Loop Performance Improvement for Min-cut Program Decomposition Method

  • Authors:
  • Kanemitsu Ootsu;Takeshi Abe;Takashi Yokota;Takanobu Baba

  • Affiliations:
  • -;-;-;-

  • Venue:
  • ICNC '10 Proceedings of the 2010 First International Conference on Networking and Computing
  • Year:
  • 2010

Quantified Score

Hi-index 0.00

Visualization

Abstract

In recent years, speedup by the thread level parallel processing becomes more and more important with the spread of multi-core processors, and various techniques for parallelizing the single thread code into the efficient multithreaded code that can achieve efficient thread level parallel processing have been developed. The speculative multithreading is an important technology for achieving the high performance by the thread level parallel processing.
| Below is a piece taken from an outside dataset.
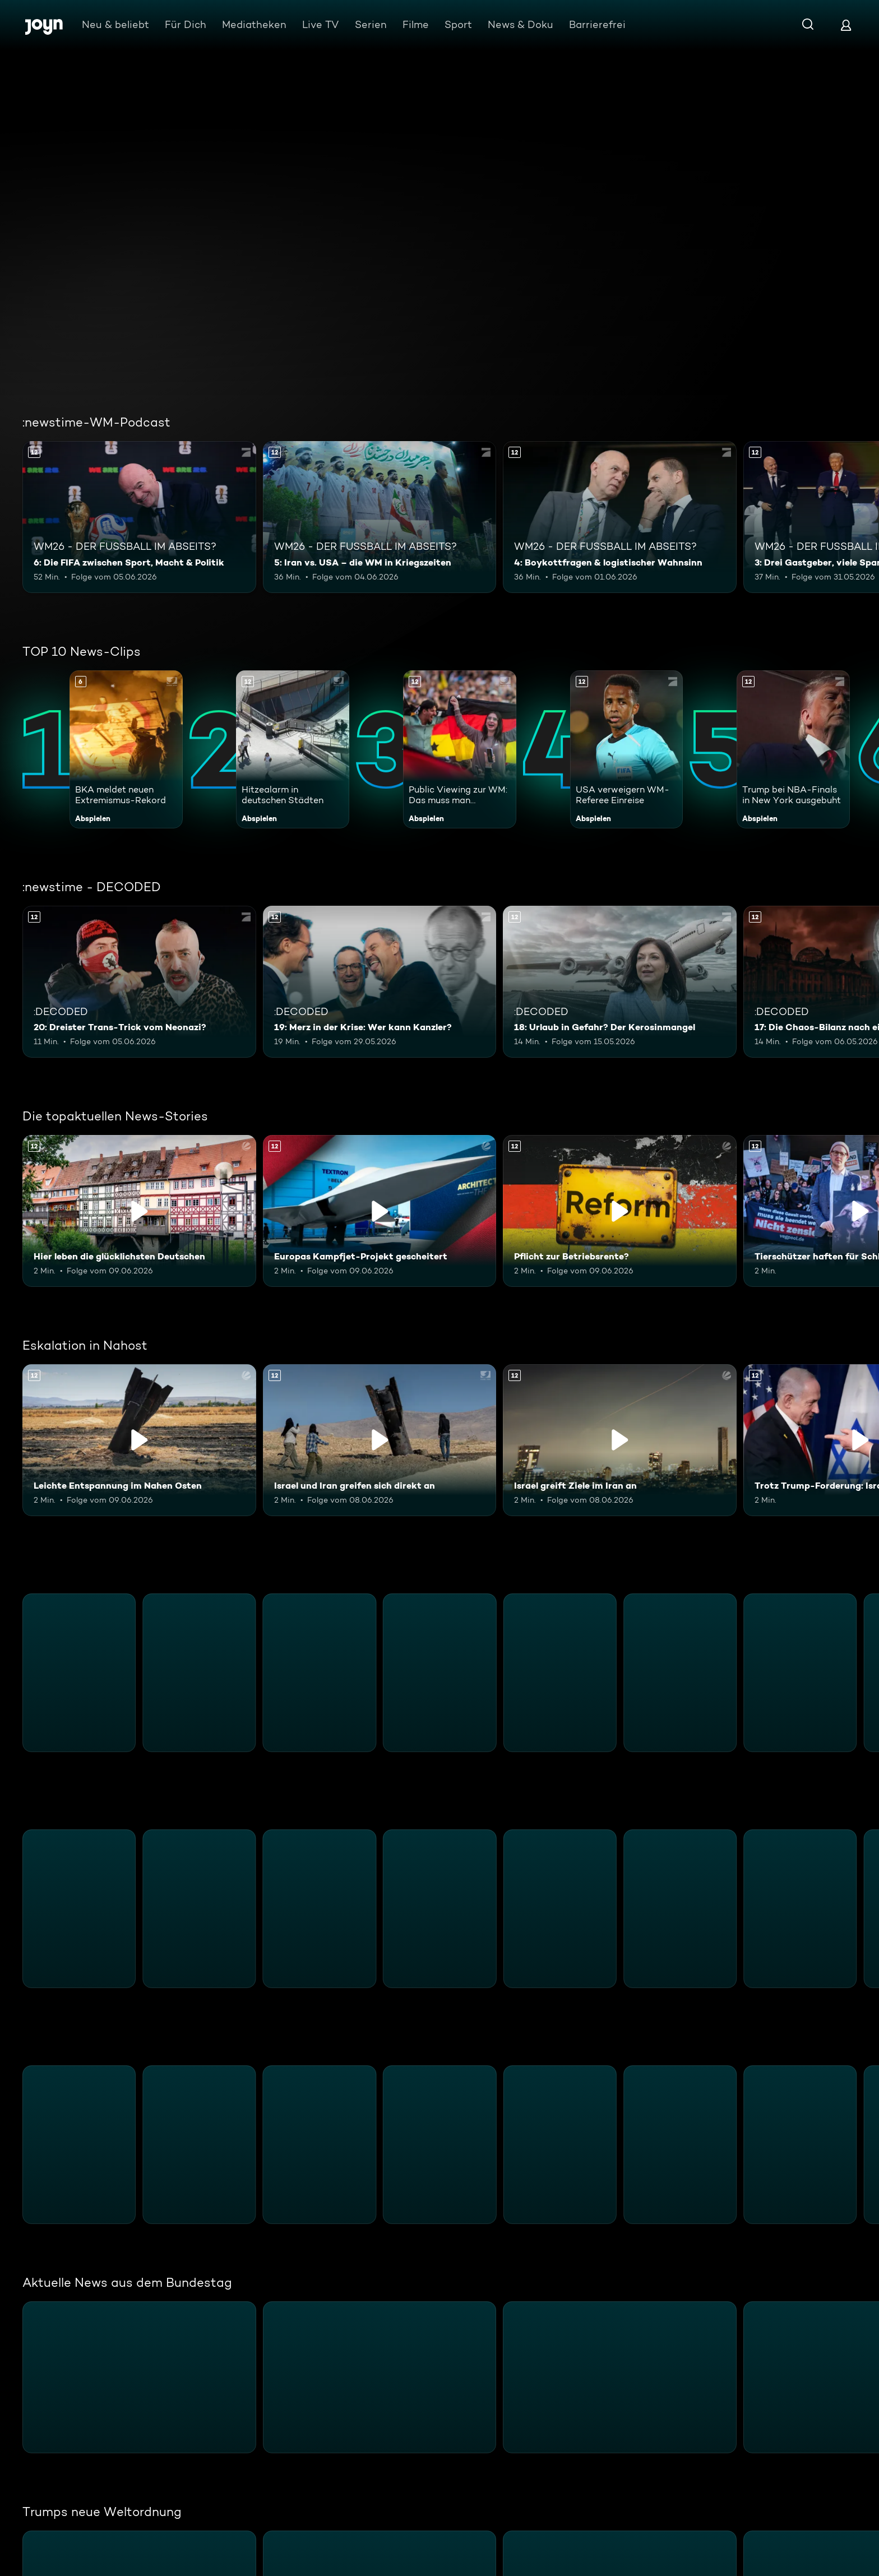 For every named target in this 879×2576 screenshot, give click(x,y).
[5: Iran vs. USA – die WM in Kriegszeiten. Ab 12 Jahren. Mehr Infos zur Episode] (380, 517)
To improve the execution performance by speculative multithreading, it is necessary to appropriately decompose the program code. Against the background of this, T. A. Johnson, et al. proposed a program decomposition technique (hereafter, we refer to their method as min-cut method) for finding the decomposition pattern that can minimize the effects of the performance degradation factors, by finding the minimum cut set in the weighted control flow graph (CFG) of the program. The min-cut method is wide coverage and a very promising technique since the whole program can be decomposed without being restricted to the logical structures, such as loop. However, the min-cut method has a problem that the loop level parallelism cannot be utilized enough. In this paper, we propose an improved method for the min-cut method to enhance the loop execution performance. Our method is based on the min-cut method and tries to apply the loop unrolling to the loop in the target program codes during the process of the decomposition. We apply our method to the practical program codes selected from the SPEC CINT2000 benchmarks. The results show that the loops, that are not decomposed with the min-cut method, are decomposed, and the possibilities of making use of the loop level parallelism increased. In addition, the results of the performance evaluation by using a cycle-based simulator show that our method can improve the loop execution performance, as compared to the min-cut method.